Amortization expense for in-place lease intangibles was $881,000 and $2,927,000 for the three and nine months ended September 30, 2012, respectively, and $661,000 and $1,693,000 for the same periods in 2011.  Amortization of above and below market leases decreased rental income by $91,000 and $325,000 for the three and nine months ended September 30, 2012, respectively, and decreased rental income by $71,000 and $256,000 for the same periods in 2011.
 
During the first nine months of 2012, EastGroup acquired Madison Distribution Center in Tampa and Wiegman Distribution Center II in Hayward, California. The Company purchased these properties for a total cost of $10,950,000, of which $10,167,000 was allocated to real estate properties.  The Company allocated $3,073,000 of the total purchase price to land using third party land valuations for the Tampa and Hayward markets.  The market values are considered to be Level 3 inputs as defined by ASC 820, Fair Value Measurements and Disclosures (see Note 17 for additional information on ASC 820).  Intangibles associated with the purchase of real estate were allocated as follows:  $672,000 to in-place lease intangibles, $119,000 to above market leases (both included in Other Assets on the Consolidated Balance Sheets), and $8,000 to below market leases (included in Other Liabilities on the Consolidated Balance Sheets).  These costs are amortized over the remaining lives of the associated leases in place at the time of acquisition.

During 2011, EastGroup acquired the following operating properties: Lakeview Business Center and Ridge Creek Distribution Center II in Charlotte, North Carolina; Broadway Industrial Park, Building VII in Tempe, Arizona; the Tampa Industrial Portfolio in Tampa, Florida; and Rittiman Distribution Center in San Antonio, Texas. The Company purchased these properties for a total cost of $88,592,000, of which $80,624,000 was allocated to real estate properties. The Company allocated $13,872,000 of the total purchase price to land using third party land valuations for the Charlotte, Tempe, Tampa and San Antonio markets. The market values used are considered to be Level 3 inputs as defined by ASC 820 (see Note 17 for additional information on ASC 820). Intangibles associated with the purchase of real estate were allocated as follows: $6,949,000 to in-place lease intangibles, $1,693,000 to above market leases (both included in Other Assets on the Consolidated Balance Sheets) and $674,000 to below market leases (included in Other Liabilities on the Consolidated Balance Sheets). These costs are amortized over the remaining lives of the associated leases in place at the time of acquisition.

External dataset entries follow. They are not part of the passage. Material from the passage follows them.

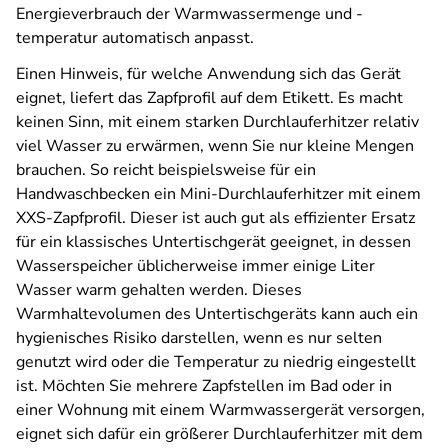
Energieverbrauch der Warmwassermenge und -
temperatur automatisch anpasst.
Einen Hinweis, für welche Anwendung sich das Gerät
eignet, liefert das Zapfprofil auf dem Etikett. Es macht
keinen Sinn, mit einem starken Durchlauferhitzer relativ
viel Wasser zu erwärmen, wenn Sie nur kleine Mengen
brauchen. So reicht beispielsweise für ein
Handwaschbecken ein Mini-Durchlauferhitzer mit einem
XXS-Zapfprofil. Dieser ist auch gut als effizienter Ersatz
für ein klassisches Untertischgerät geeignet, in dessen
Wasserspeicher üblicherweise immer einige Liter
Wasser warm gehalten werden. Dieses
Warmhaltevolumen des Untertischgeräts kann auch ein
hygienisches Risiko darstellen, wenn es nur selten
genutzt wird oder die Temperatur zu niedrig eingestellt
ist. Möchten Sie mehrere Zapfstellen im Bad oder in
einer Wohnung mit einem Warmwassergerät versorgen,
eignet sich dafür ein größerer Durchlauferhitzer mit dem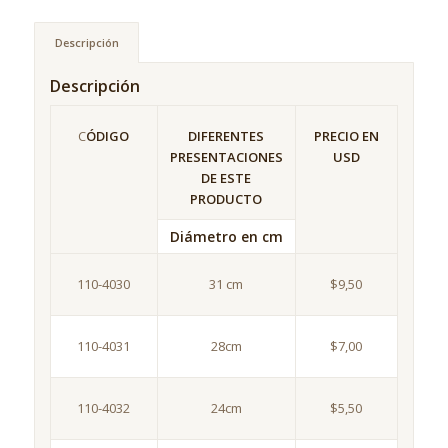
Descripción
Descripción
DIFERENTES
C
ÓDIGO
PRECIO EN
PRESENTACIONES
USD
DE ESTE
PRODUCTO
Diámetro en cm
31 cm
110-4030
$9,50
28cm
110-4031
$7,00
24cm
$5,50
110-4032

EastGroup expensed acquisition-related costs of $45,000 and $64,000 during the three and nine months ended September 30, 2012, respectively.  The Company expensed acquisition-related costs of $55,000 during the three and nine months ended September 30, 2011.

The Company reviews the recoverability of goodwill (at least annually) and the recoverability of other intangibles (on a quarterly basis) for possible impairment.  In management’s opinion, no impairment of goodwill and other intangibles existed at September 30, 2012 and December 31, 2011.